Sundragon2012 said:(please note I am not saying that the rules themselves for 1e and 2e were better, IMO they weren't save for the ability to hack them literally to pieces without destroying the system)
[...snip...]
Any thoughts of your own?
Yeah. I think one doesn't worry about playing rough with an already broken toy. You could hack older editions to pieces without destroying anything because the darn thing wasn't a solid or reliable structure to begin with. Nothing really there to destroy. There was no decent concept of "balance" to be had, so you wouldn't worry about losing it.

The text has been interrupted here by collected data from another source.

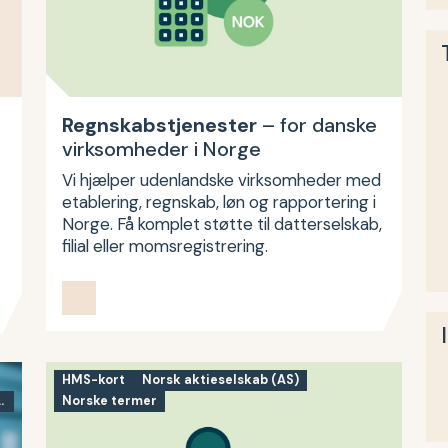
Regnskabstjenester
– for danske
virksomheder i Norge
Vi hjælper udenlandske virksomheder med
etablering, regnskab, løn og rapportering i
Norge. Få komplet støtte til datterselskab,
filial eller momsregistrering.
HMS-kort
Norsk aktieselskab (AS)
 andre adressetjenester i Norge
Norske termer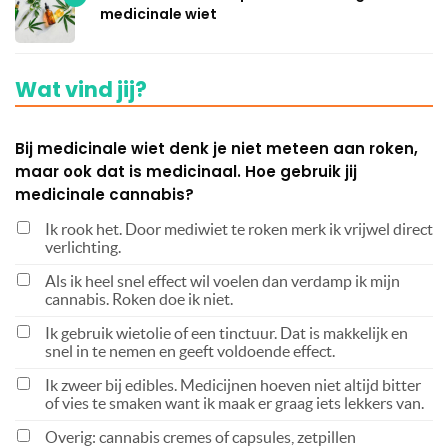
medicinale wiet
Wat vind jij?
Bij medicinale wiet denk je niet meteen aan roken,
maar ook dat is medicinaal. Hoe gebruik jij
medicinale cannabis?
Ik rook het. Door mediwiet te roken merk ik vrijwel direct
verlichting.
Als ik heel snel effect wil voelen dan verdamp ik mijn
cannabis. Roken doe ik niet.
Ik gebruik wietolie of een tinctuur. Dat is makkelijk en
snel in te nemen en geeft voldoende effect.
Ik zweer bij edibles. Medicijnen hoeven niet altijd bitter
of vies te smaken want ik maak er graag iets lekkers van.
Overig: cannabis cremes of capsules, zetpillen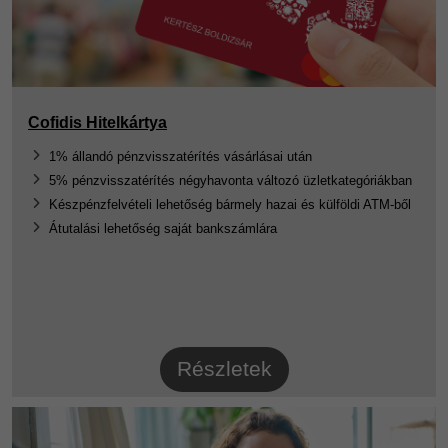
Cofidis Hitelkártya
1% állandó pénzvisszatérítés vásárlásai után
5% pénzvisszatérítés négyhavonta változó üzletkategóriákban
Készpénzfelvételi lehetőség bármely hazai és külföldi ATM-ből
Átutalási lehetőség saját bankszámlára
Részletek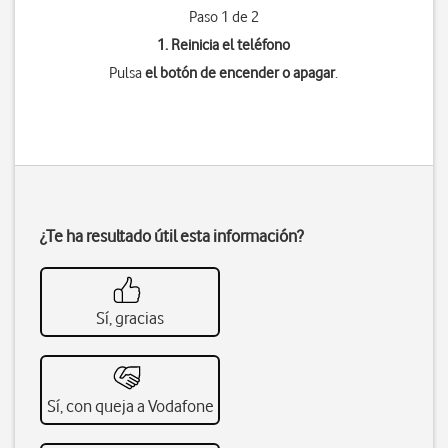
Paso 1 de 2
1. Reinicia el teléfono
Pulsa
el botón de encender o apagar
.
¿Te ha resultado útil esta información?
Sí, gracias
Sí, con queja a Vodafone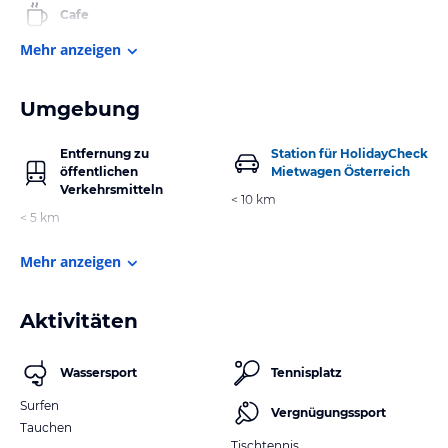
Cafe
Mehr anzeigen
Umgebung
Entfernung zu
Station für HolidayCheck
öffentlichen
Mietwagen Österreich
Verkehrsmitteln
< 10 km
< 5 km
Mehr anzeigen
Aktivitäten
Wassersport
Tennisplatz
Surfen
Vergnügungssport
Tauchen
Tischtennis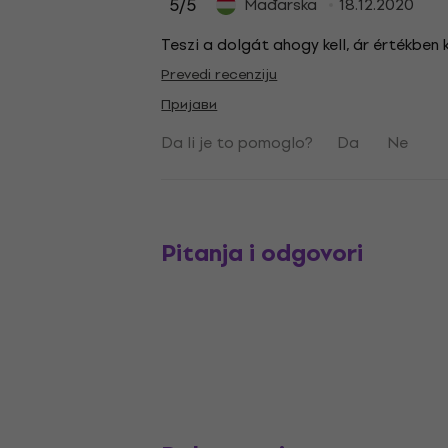
5
/5
Mađarska
18.12.2020
Teszi a dolgát ahogy kell, ár értékben k
Prevedi recenziju
Пријави
Da li je to pomoglo?
Da
Ne
Pitanja i odgovori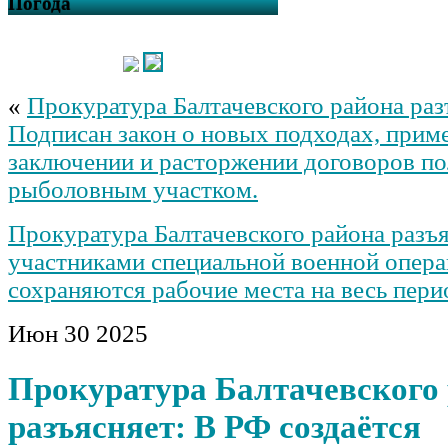
Погода
«
Прокуратура Балтачевского района раз
Подписан закон о новых подходах, при
заключении и расторжении договоров по
рыболовным участком.
Прокуратура Балтачевского района разъя
участниками специальной военной опер
сохраняются рабочие места на весь пер
Июн
30
2025
Прокуратура Балтачевского
разъясняет: В РФ создаётся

The thing gamers have to learn is that the limitations in the new edition are in our minds. If you want to play like the old days, where there was really nothing trying to keep various charactrers on an even keel of overall effectiveness, and where only high mastery of the rules allowed the GM to keep challenges reasonable for the PCs, then you can do so quite well with 3.x - just go ahead and break the rules. There ain't no police going to come and arrest you for it.
Maintaining balance is a choice, not a requirement. Some games do well without balance concerns, others don't. You don't care for balance, you can chuck it out the window yourself. You want to maintain it, then there's more work invovled, yes. But that's thermodynamics for you - it takes more work to maintain a more organized system. The question is only whether you find that the work is worth the payoff or not.